Je suis certaine que vous avez déjà entendu des millions de fois à quel point il est difficile de gagner sa vie et de se plaire dans ce domaine. Ce ne sont pas des mensonges, mais la raison principale de cette difficulté, c’est la force de notre passion. Nous connaissons le pouvoir de ce domaine :  nous pouvons changer la vie de quelqu’un sans jamais en avoir conscience.  

Vous avez passé votre temps ici à acquérir un ensemble de compétences propre à un rôle particulier au théâtre. Ma formation était en scénographie, mais j’ai pris la décision d’abandonner ma carrière de scénographe et de peintre scénique pour accepter un poste dans le milieu des arts qui consistait à soutenir le travail d’autres artistes.  
Ce n’était pas un choix difficile. J’ai trouvé que la meilleure façon pour moi d’exprimer mon amour pour ce travail était de fournir des outils – et de l’espoir – aux artistes à la recherche d’un public.  

Chacun de vous a un superpouvoir. Ensemble, vous racontez des histoires dans lesquelles le public peut s’identifier et se remémorer leurs propres souvenirs. Ce travail vous amène à faire preuve d’empathie tout en renforçant le côté rassembleur du théâtre. C’est pourquoi ce que nous faisons existera toujours et sera toujours pertinent. Toutes les personnes qui vous enseignent comprennent le rôle important que vous jouerez dans l’avenir du spectacle. En tant qu’artisan.e.s du théâtre, nous vivons sur un fil et l’enseignement que nous recevons nous donne les outils dont nous avons besoin pour réussir. Cette école produit des artistes, mais aussi des leaders créatifs. 

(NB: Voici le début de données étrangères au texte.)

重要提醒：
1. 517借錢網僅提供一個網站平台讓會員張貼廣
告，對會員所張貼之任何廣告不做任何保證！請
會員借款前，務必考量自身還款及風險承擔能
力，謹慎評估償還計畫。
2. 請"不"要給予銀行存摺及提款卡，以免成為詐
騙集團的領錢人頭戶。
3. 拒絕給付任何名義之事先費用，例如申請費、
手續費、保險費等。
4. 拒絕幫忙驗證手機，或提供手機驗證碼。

Vous avez un travail important à faire. Vous déciderez de l’avenir de notre profession. À partir des leçons que je suis en train d’apprendre, vous déciderez si nous pouvons mieux travailler : d’une manière plus empathique, plus inclusive et plus durable.
Prenez des risques, soyez honnête, soyez à l’écoute de vous-même, accordez-vous du répit et prenez soin les uns des autres avec amour. Vous ne perdrez jamais de vue les personnes présentes aujourd’hui, vos camarades. Vous ne serez peut-être pas à proximité physiquement, mais vous surveillerez leurs accomplissements et plusieurs d’entre vous collaboreront à la création de spectacles grandioses. 

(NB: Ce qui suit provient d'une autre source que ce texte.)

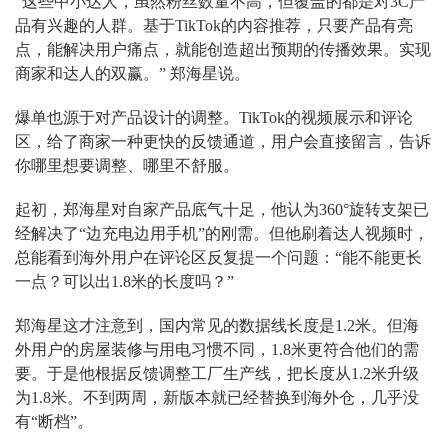
“这些中小达人，虽然粉丝数量不高，但覆盖的都是对3C产
品有兴趣的人群。基于TikTok的内容推荐，只要产品有亮
点，能解决用户痛点，就能创造超出预期的传播效果。实现
商家和达人的双赢。” 郑海星说。
爆单也源于对产品设计的调整。TikTok的视频展示和评论
区，给了商家一种更快的反馈通道，用户会直接留言，告诉
你哪里想要调整、哪里不舒服。
起初，郑海星对自家产品底气十足，他认为360°旋转支架已
经解决了“边充电边用手机”的刚需。但他刷着达人视频时，
总能看到海外用户在评论区反复提一个问题：“能不能更长
一点？可以出1.8米的长度吗？”
郑海星这才注意到，国内常见的数据线长度是1.2米。但海
外用户的房屋装修与用电习惯不同，1.8米更符合他们的需
要。于是他根据反馈调整工厂生产线，把长度从1.2米升级
为1.8米。不到两周，新版本就已经替换到海外仓，几乎没
有“断档”。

Et certain.e.s d’entre vous prendront la même décision que moi : vous recueillerez les fonds, gérerez un organisme et surtout, rendrez possible ces projets artistiques.  Pour ce faire, vous utiliserez les outils que vous avez acquis à l’ÉNT. Votre formation vous a inculqué des principes d’ouverture et de collaboration. Je vous mets au défi de créer l’avenir du théâtre avec de la passion, de l’honnêteté, de la confiance, du risque, un amour féroce et un travail acharné. 

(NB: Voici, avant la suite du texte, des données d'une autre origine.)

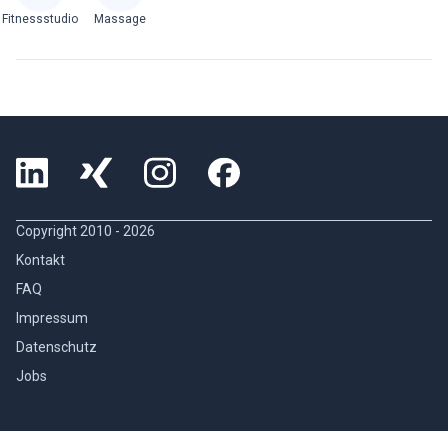
Fitnessstudio
Massage
Copyright 2010 -
2026
Kontakt
FAQ
Impressum
Datenschutz
Jobs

Pour finir, rendez-moi un service. Nous ne traitons pas très bien nos aîné.e.s dans cette profession, alors allez à leur rencontre et écoutez leurs histoires. Vous ne serez peut-être pas d’accord avec leurs idées, mais ces personnes ont des histoires à raconter dont vous tirerez de précieuses leçons. Merci d’avoir écouté les miennes.